The annotator profiles explain why the consensus improves. In the first iteration, even random annotators still inherit moderate-looking scores because the bootstrap consensus is noisy. By the final iteration, the strong annotators remain strong, the random annotators collapse toward chance, and the bad annotators become clearly anti-reliable.
| Annotator | Accuracy vs hidden truth | First iter: P(Pneumonia | Pneumonia) | First iter: P(No Pneumonia | No Pneumonia) | Final iter: P(Pneumonia | Pneumonia) | Final iter: P(No Pneumonia | No Pneumonia) |
|---|---|---|---|---|---|
| Shapiro | 0.990 | 0.877 | 0.587 | 0.994 | 0.972 |
| D'Agostino | 0.950 | 0.915 | 0.614 | 0.959 | 0.954 |
| Jarque-Bera | 0.960 | 0.915 | 0.628 | 0.950 | 0.965 |
| KS | 0.565 | 0.330 | 0.990 | 0.175 | 0.995 |
| Random 1 | 0.495 | 0.689 | 0.581 | 0.487 | 0.507 |
| Random 2 | 0.505 | 0.708 | 0.654 | 0.457 | 0.577 |
| Random 3 | 0.515 | 0.708 | 0.601 | 0.494 | 0.535 |
| Random 4 | 0.500 | 0.632 | 0.567 | 0.485 | 0.515 |
| Bad 1 | 0.085 | 0.217 | 0.440 | 0.081 | 0.101 |
| Bad 2 | 0.110 | 0.292 | 0.419 | 0.130 | 0.082 |
The final pattern is clear.

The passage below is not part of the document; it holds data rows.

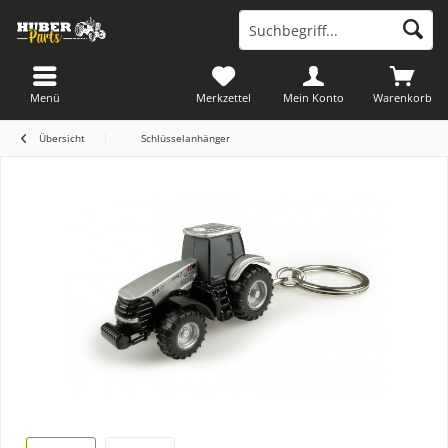
Menü
Merkzettel
Mein Konto
Warenkorb
Übersicht
Schlüsselanhänger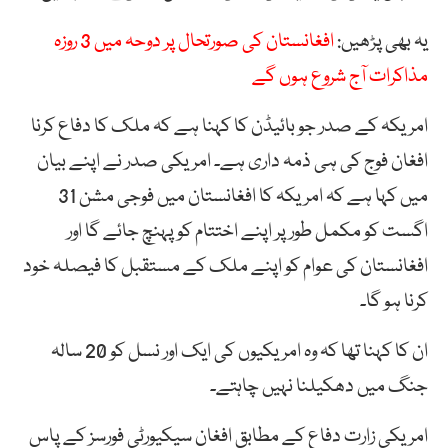
یہ بھی پڑھیں:
افغانستان کی صورتحال پر دوحہ میں 3 روزہ
مذاکرات آج شروع ہوں گے
امریکہ کے صدر جو بائیڈن کا کہنا ہے کہ ملک کا دفاع کرنا
افغان فوج کی ہی ذمہ داری ہے۔ امریکی صدر نے اپنے بیان
میں کہا ہے کہ امریکہ کا افغانستان میں فوجی مشن 31
اگست کو مکمل طور پر اپنے اختتام کو پہنچ جائے گا اور
افغانستان کی عوام کو اپنے ملک کے مستقبل کا فیصلہ خود
کرنا ہو گا۔
ان کا کہنا تھا کہ وہ امریکیوں کی ایک اور نسل کو 20 سالہ
جنگ میں دھکیلنا نہیں چاہتے۔
امریکی زارت دفاع کے مطابق افغان سیکیورٹی فورسز کے پاس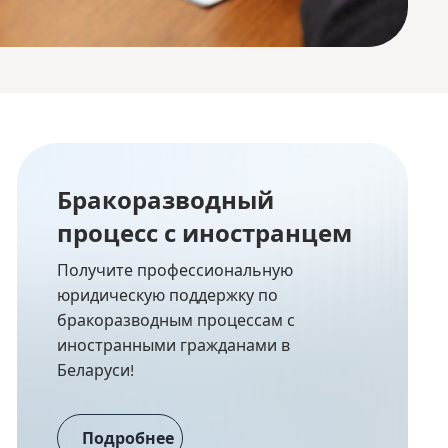
Бракоразводный
процесс с иностранцем
Получите профессиональную
юридическую поддержку по
бракоразводным процессам с
иностранными гражданами в
Беларуси!
Подробнее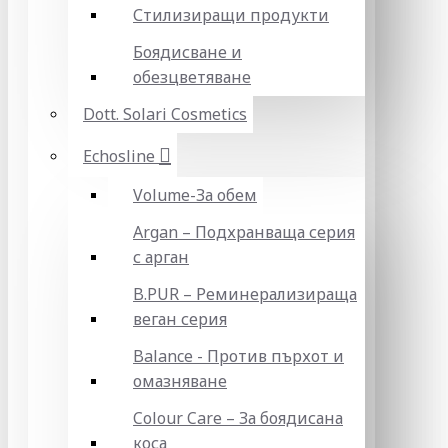
Стилизиращи продукти
Боядисване и
обезцветяване
Dott. Solari Cosmetics
Echosline
Volume-За обем
Argan – Подхранваща серия
с арган
B.PUR – Реминерализираща
веган серия
Balance - Против пърхот и
омазняване
Colour Care – За боядисана
коса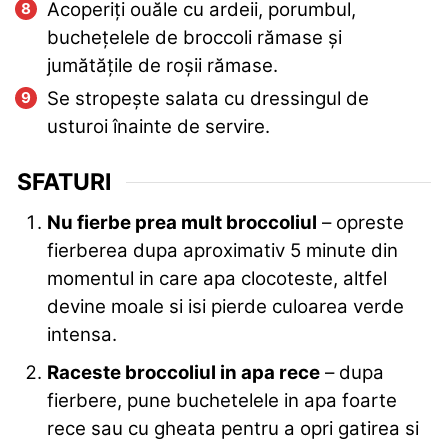
Acoperiți ouăle cu ardeii, porumbul,
buchețelele de broccoli rămase și
jumătățile de roșii rămase.
Se stropește salata cu dressingul de
usturoi înainte de servire.
SFATURI
Nu fierbe prea mult broccoliul
– opreste
fierberea dupa aproximativ 5 minute din
momentul in care apa clocoteste, altfel
devine moale si isi pierde culoarea verde
intensa.
Raceste broccoliul in apa rece
– dupa
fierbere, pune buchetelele in apa foarte
rece sau cu gheata pentru a opri gatirea si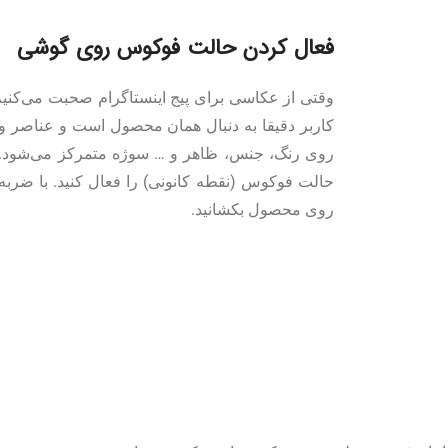
فعال کردن حالت فوکوس روی گوشی
وقتی از عکاسی برای پیج اینستاگرام صحبت می‌کنی
کاربر دقیقا به دنبال همان محصول است و عناصر و ب
روی رنگ، جنس، ظاهر و … سوژه متمرکز می‌شود. پس
حالت فوکوس (نقطه کانونی) را فعال کنید. با ضربه 
روی محصول بکشانید.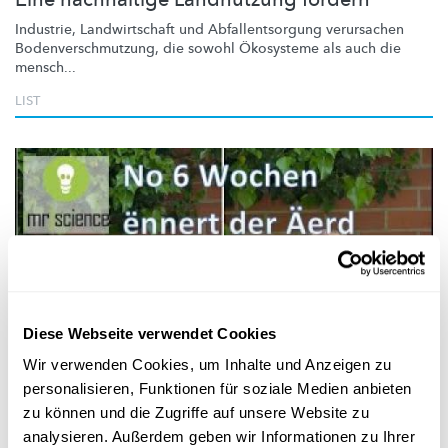
Industrie,
Landwirtschaft
und
Abfallentsorgung
verursachen
Bodenverschmutzung,
die sowohl Ökosysteme als auch die
mensch...
LIST
Diese Webseite verwendet Cookies
Mr Science
Wir verwenden Cookies, um Inhalte und Anzeigen zu
personalisieren, Funktionen für soziale Medien anbieten
MR SCIENCE
zu können und die Zugriffe auf unsere Website zu
Wéi kënnen Buedemdéieren eis am Kampf
analysieren. Außerdem geben wir Informationen zu Ihrer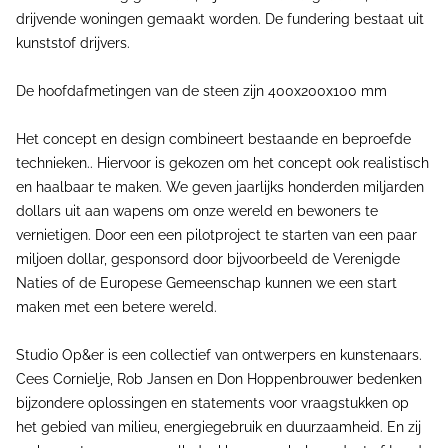
drijvende woningen gemaakt worden. De fundering bestaat uit
kunststof drijvers.
De hoofdafmetingen van de steen zijn 400x200x100 mm
Het concept en design combineert bestaande en beproefde
technieken.. Hiervoor is gekozen om het concept ook realistisch
en haalbaar te maken. We geven jaarlijks honderden miljarden
dollars uit aan wapens om onze wereld en bewoners te
vernietigen. Door een een pilotproject te starten van een paar
miljoen dollar, gesponsord door bijvoorbeeld de Verenigde
Naties of de Europese Gemeenschap kunnen we een start
maken met een betere wereld.
Studio Op&er is een collectief van ontwerpers en kunstenaars.
Cees Cornielje, Rob Jansen en Don Hoppenbrouwer bedenken
bijzondere oplossingen en statements voor vraagstukken op
het gebied van milieu, energiegebruik en duurzaamheid. En zij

Shapiro, D'Agostino, and Jarque-Bera emerge as highly reliable. KS remains weak and asymmetric. The random annotators settle near chance behavior. Bad 1 and Bad 2 end with extremely low reliability.
The practical point is simple. Majority vote counts annotators, while EM estimates annotator quality. When the pool contains weak or bad annotators, that difference is decisive.